The Tomos NL Epe factory operated its own research and development to assemble and produce new units for the Dutch market until 2009, when the longest surviving moped factory in the Netherlands ended operations due to production and labour costs being lower in Slovenia.
On 4th January 2019 the Slovenia Times printed a brief report under the heading:
—– Motorcycle maker Tomos sent into receivership ——
Koper - The Koper District Court sent famed motor cycle maker Tomos into receivership on Thursday (3rd January) after the Koper-based company failed to find a strategic partner to help it cope with liquidity issues.
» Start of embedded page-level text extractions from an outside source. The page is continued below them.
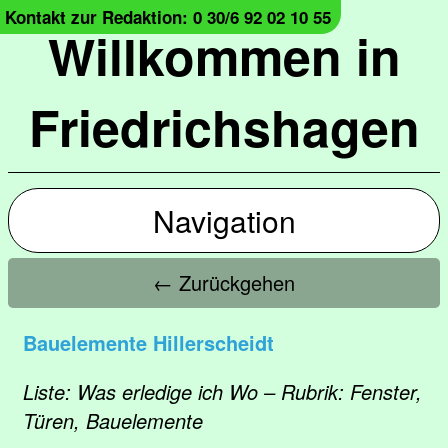
Kontakt zur Redaktion: 0 30/6 92 02 10 55
Willkommen in
Friedrichshagen
Navigation
← Zurückgehen
Bauelemente Hillerscheidt
Liste: Was erledige ich Wo – Rubrik: Fenster,
Türen, Bauelemente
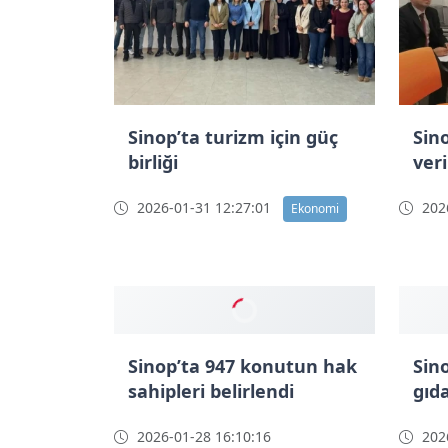
Sinop’ta turizm için güç
Sino
birliği
veri
2026-01-31 12:27:01
2026
Ekonomi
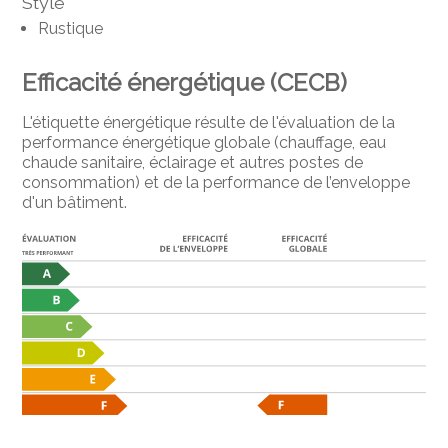
Style
Rustique
Efficacité énergétique (CECB)
L'étiquette énergétique résulte de l'évaluation de la
performance énergétique globale (chauffage, eau
chaude sanitaire, éclairage et autres postes de
consommation) et de la performance de l’enveloppe
d'un bâtiment.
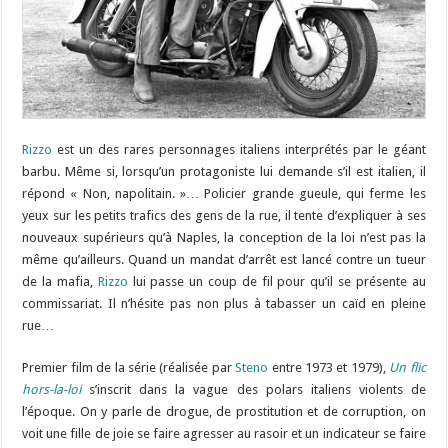
Rizzo
est un des rares personnages italiens interprétés par le géant
barbu. Même si, lorsqu’un protagoniste lui demande s’il est italien, il
répond « Non, napolitain. »… Policier grande gueule, qui ferme les
yeux sur les petits trafics des gens de la rue, il tente d’expliquer à ses
nouveaux supérieurs qu’à Naples, la conception de la loi n’est pas la
même qu’ailleurs. Quand un mandat d’arrêt est lancé contre un tueur
de la mafia,
Rizzo
lui passe un coup de fil pour qu’il se présente au
commissariat. Il n’hésite pas non plus à tabasser un caïd en pleine
rue…
Premier film de la série (réalisée par
Steno
entre 1973 et 1979),
Un flic
hors-la-loi
s’inscrit dans la vague des polars italiens violents de
l’époque. On y parle de drogue, de prostitution et de corruption, on
voit une fille de joie se faire agresser au rasoir et un indicateur se faire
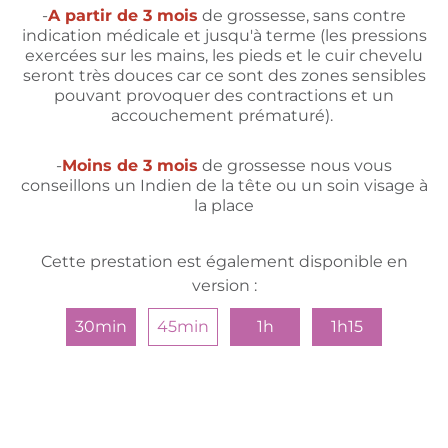
-
A partir de 3 mois
de grossesse, sans contre
indication médicale
et jusqu'à terme (les pressions
exercées sur les mains, les pieds et le cuir chevelu
seront très douces car ce sont des zones sensibles
pouvant provoquer des contractions et un
accouchement prématuré).
-
Moins de 3 mois
de grossesse nous vous
conseillons un Indien de la tête ou un soin visage à
la place
Cette prestation est également disponible en
version :
30min
45min
1h
1h15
The proposal for receivership was filed last November by Tomos employees after the company failed to pay their wages, contributions and the annual holiday allowance.
Since Tomos had neither contested being insolvent nor asked for a deferral, it is considered insolvent under the insolvency law.
‘The court decided to send the debtor into receivership,’ says the court’s decision, posted on the website of the Agency for Public Legal Records (AJPES).
The court appointed Štefan Veren the official receiver, giving creditors until 3 April to report their claims and secured debt.
When the workers filed for receivership, Tomos director and owner Iztok Pikl said the company could still be saved. However, he admitted it owed its employees two monthly salaries and the holiday allowance.
Pikl or his company MPO Kabel bought the manufacturer of motor cycles and scooters in 2015 from industrial conglomerate Hidria, which sold it as a non-strategic asset.
Hidria acquired Tomos in 1998, it briefly liquidated it in 2012 only to revive production later on.